Im Auftrag der ‚Internationalen Solidaritäts- und Hilfsorganisation Solidarität International e.V. (SI)’ (www.solidaritaet-international.de) und in Kooperation mit der Vereinigung ‚OXI – Lesvos resists Corona’ von Flüchtlingen und griechischen Einwohnern sowie der auf Lesbos tätigen Hilfsorganisation ‚Fenix Humanitarian Legal Aid’ (www.fenixaid.org) beantragte die Rechtsanwaltskanzlei „Meister & Partner“ bei der Bundesregierung, unverzüglich die Flüchtlinge des Camps Moria (Lesbos/Griechenland) aufzunehmen.

Von der Anwaltskanzlei Meister & Partner, Gelsenkirchen

Unmittelbare Notlage

Zur Begründung erklärt Rechtsanwalt Roland Meister, dessen Kanzlei seit 40 Jahren im Asyl-, Migrations- und humanitärem Völkerrecht tätig ist, dass „eine unmittelbare Notlage besteht, weshalb aufgrund des internationalen humanitären Völkerrechts und der deutschen Verfassung unter politischen, moralischen und rechtlichen Gesichtspunkten eine besondere Verpflichtung zur sofortigen Aufnahme der Flüchtlinge und deren gesundheitlichen Versorgung besteht.“

Corona-Katastrophe droht

Auch wenn der Antrag sich konkret auf Moria beziehe, gelte dies für alle, „die sich gegenwärtig unter katastrophalen Bedingungen in Flüchtlingslagern befinden.“ Der Antrag basiert inhaltlich auf einer engen Zusammenarbeit mit Flüchtlingen und Hilfsorganisationen vor Ort.

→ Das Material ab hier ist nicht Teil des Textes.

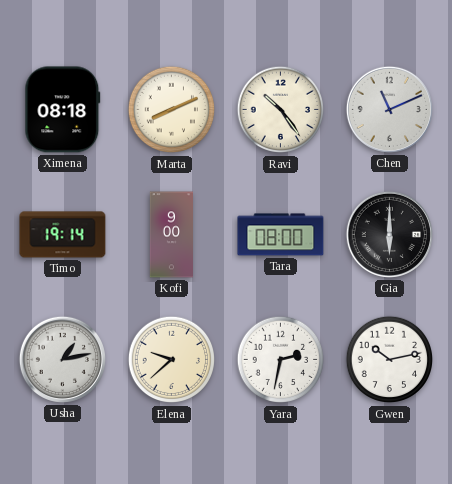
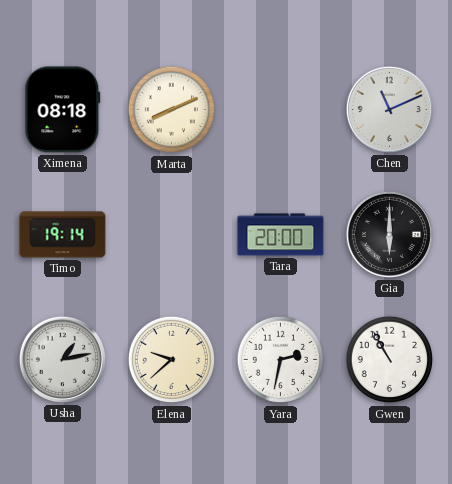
Ravi: 10:24 -> none
Kofi: 9:00 -> none
Tara: 08:00 -> 20:00
Gwen: 10:13 -> 10:55
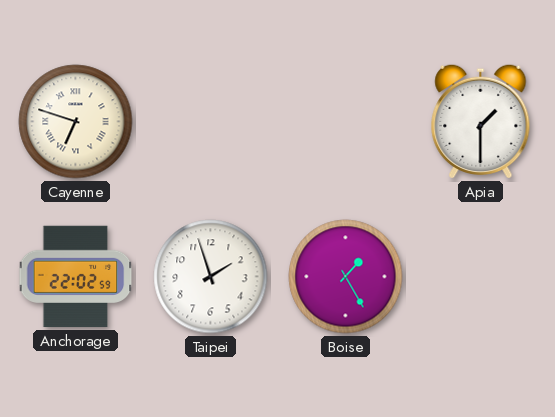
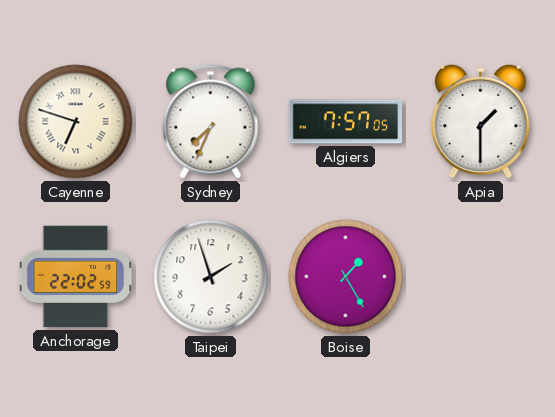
Sydney: none -> 7:34
Algiers: none -> 7:57
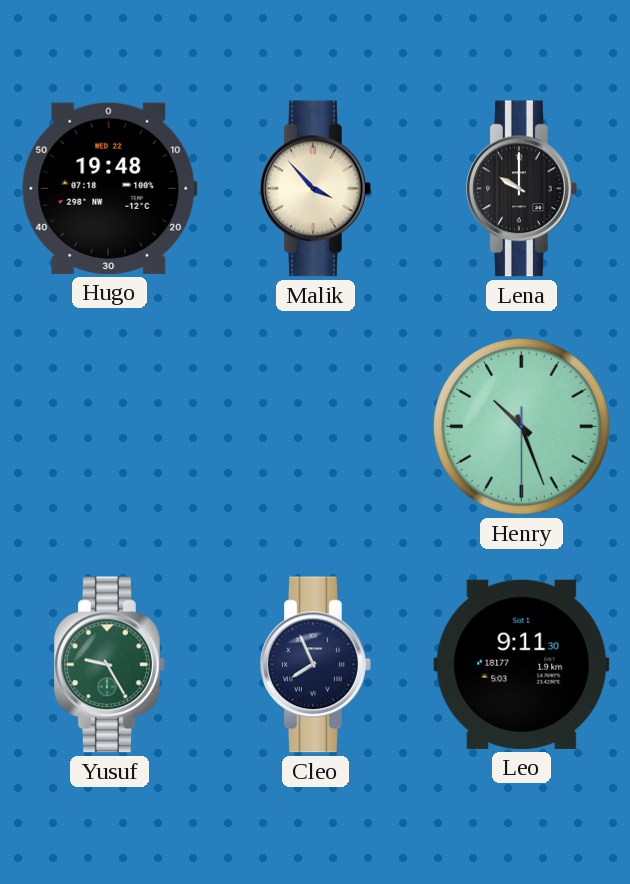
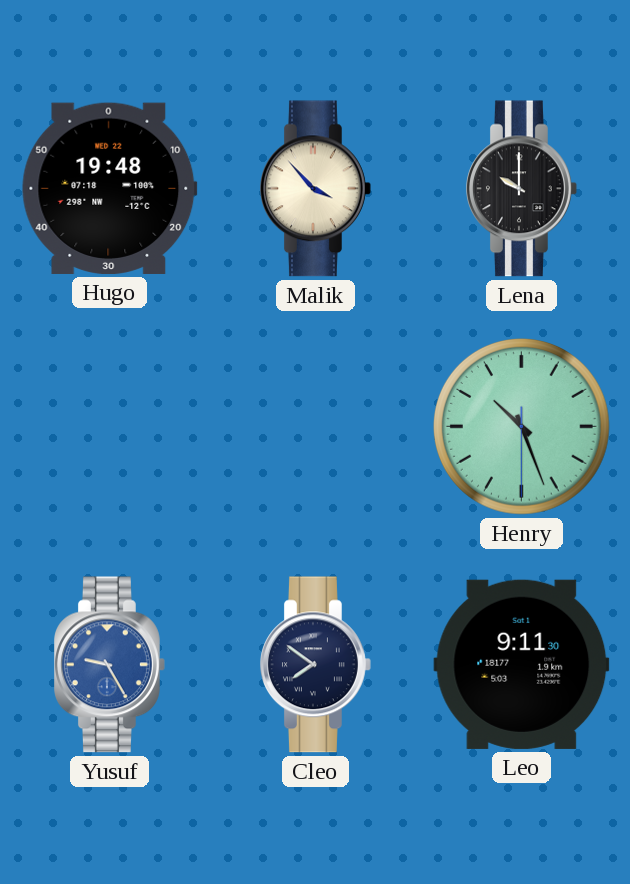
Yusuf dial: green -> blue
Cleo: 7:56 -> 7:51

Moria ist ein idealer Nährboden für das Virus COVID-19. Bei Ausbruch der Corona-Pandemie droht eine tödliche Katastrophe.

Verantwortungslose, zögerliche Haltung der EU und Bundesregierung

Rechtsanwalt Meister weist darauf hin – unter Hinweis auf die zügige Rückführung von 200.000 Deutschen aus dem Ausland und die Einreise von 40.000 Erntehelfern – , dass „die logistischen Möglichkeiten auch bei Beachtung der notwendigen Maßnahmen des Gesundheitsschutzes der Bevölkerung in Deutschland im Zusammenhang mit dem Coronavirus ohne Weiteres“ bestehen. Er kritisiert die „verantwortungslose und zögerliche Haltung der EU und Bundesregierung, auch weil bereits über 100 Kommunen ihre Aufnahmebereitschaft erklärt haben.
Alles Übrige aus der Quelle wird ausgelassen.